À l’instar de Jerzy Kosinski, un écrivain ne parvient à travailler que dans la chambre noire où, photographe amateur, il développe ses négatifs1. Tandis qu’il écrit, la petite ampoule rouge, au-dessus de sa tête, ne laisse voir que des lignes grises sur le papier à peine plus pâle. Il a parfois du mal à se relire, mais il ne fait aucun doute que le peu de lumière l’aide à se concentrer.

Avec les années, l’écrivain en vient à penser que sa chambre noire ne favorise pas seulement une sorte d’ascèse : entre écriture et photographie les différences lui paraissent de plus en plus ténues :

— La pellicule est impressionnée par la lumière, explique-t-il, exactement comme l’écriture a d’abord besoin du regard frontal et cru sur les êtres et les choses. Si le piqué de la photo vaut ce que vaut l’objectif de l’appareil, la mémoire est elle-même fonction de l’acuité du regard. Cependant, dans un cas comme dans l’autre, l’image n’apparaît qu’à la faveur de la nuit. Pourquoi faut-il aussi cette nuit à l’écriture ? Parce que le souvenir se voile, comme la pellicule qui a vu le jour, dès qu’on commet l’imprudence de l’évoquer avant de lui avoir trouvé une forme sur le papier. Mieux : si le photographe n’a qu’une vague idée de ce qu’il a photographié tant qu’il n’a pas vu l’image apparaître dans le révélateur, l’écrivain ne comprend tout à fait ce qu’il avait à dire qu’en le découvrant incidemment entre les lignes.
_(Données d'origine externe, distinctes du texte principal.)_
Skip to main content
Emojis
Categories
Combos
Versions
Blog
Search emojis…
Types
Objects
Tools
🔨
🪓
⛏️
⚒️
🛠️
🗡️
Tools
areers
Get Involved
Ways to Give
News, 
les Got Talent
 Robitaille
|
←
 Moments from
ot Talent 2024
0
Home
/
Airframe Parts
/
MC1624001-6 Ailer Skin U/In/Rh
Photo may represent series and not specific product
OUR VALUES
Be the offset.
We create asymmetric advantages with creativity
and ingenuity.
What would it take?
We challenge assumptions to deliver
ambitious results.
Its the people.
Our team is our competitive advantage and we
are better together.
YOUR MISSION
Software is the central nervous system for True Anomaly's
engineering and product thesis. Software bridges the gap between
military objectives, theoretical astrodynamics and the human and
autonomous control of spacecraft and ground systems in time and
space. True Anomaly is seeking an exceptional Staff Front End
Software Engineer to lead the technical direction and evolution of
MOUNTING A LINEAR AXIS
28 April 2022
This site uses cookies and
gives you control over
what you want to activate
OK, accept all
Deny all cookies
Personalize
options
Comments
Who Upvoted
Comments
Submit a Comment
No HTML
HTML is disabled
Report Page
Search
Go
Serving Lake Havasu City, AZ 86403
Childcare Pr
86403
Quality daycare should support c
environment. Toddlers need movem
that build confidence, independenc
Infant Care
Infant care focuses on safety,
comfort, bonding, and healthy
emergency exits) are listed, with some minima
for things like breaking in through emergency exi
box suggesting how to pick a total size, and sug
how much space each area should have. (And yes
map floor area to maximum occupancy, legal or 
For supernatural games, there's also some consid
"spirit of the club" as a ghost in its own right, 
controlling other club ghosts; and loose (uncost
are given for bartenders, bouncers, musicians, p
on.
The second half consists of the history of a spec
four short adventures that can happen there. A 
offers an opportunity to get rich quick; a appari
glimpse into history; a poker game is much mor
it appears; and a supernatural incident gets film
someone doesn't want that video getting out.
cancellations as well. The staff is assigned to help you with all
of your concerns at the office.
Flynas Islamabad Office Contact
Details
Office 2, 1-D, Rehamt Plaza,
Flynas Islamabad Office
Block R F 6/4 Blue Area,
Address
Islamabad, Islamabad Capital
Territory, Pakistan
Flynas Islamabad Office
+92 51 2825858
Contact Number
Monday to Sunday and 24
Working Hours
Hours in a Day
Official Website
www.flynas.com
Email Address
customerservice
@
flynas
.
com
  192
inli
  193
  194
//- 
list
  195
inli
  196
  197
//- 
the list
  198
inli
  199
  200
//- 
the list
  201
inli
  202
C’est sous son ampoule rouge, en tout cas, que Jerzy Kosinski explora longtemps la nuit de son enfance. Et c’est là qu’il en exhuma l’oiseau bariolé, servant de titre à son premier livre. L’enfant qu’il met en scène vit dans un pays d’Europe de l’Est que l’auteur ne veut pas nommer. Un jour, il voit des paysans pris de boisson capturer un corbeau à seule fin de peindre ses ailes en rouge. Le jeu consiste à relâcher l’oiseau dans la campagne et à observer comment, désormais méconnaissable, il est attaqué et déchiqueté à coups de bec par ses congénères jusqu’à ce que mort s’ensuive.

Montés sur un talus, au bord d’un champ, les paysans, ce jour-là, riaient doublement : en observant l’oiseau ensanglanté qui luttait encore et l’enfant invité à rire lui aussi, mais qui tremblait de peur.


1 Jerzy Kosinski, « The art of fiction », interview par George A. Plimpton et Rocco Landesman, The Paris Rewiew, New York, été 1972.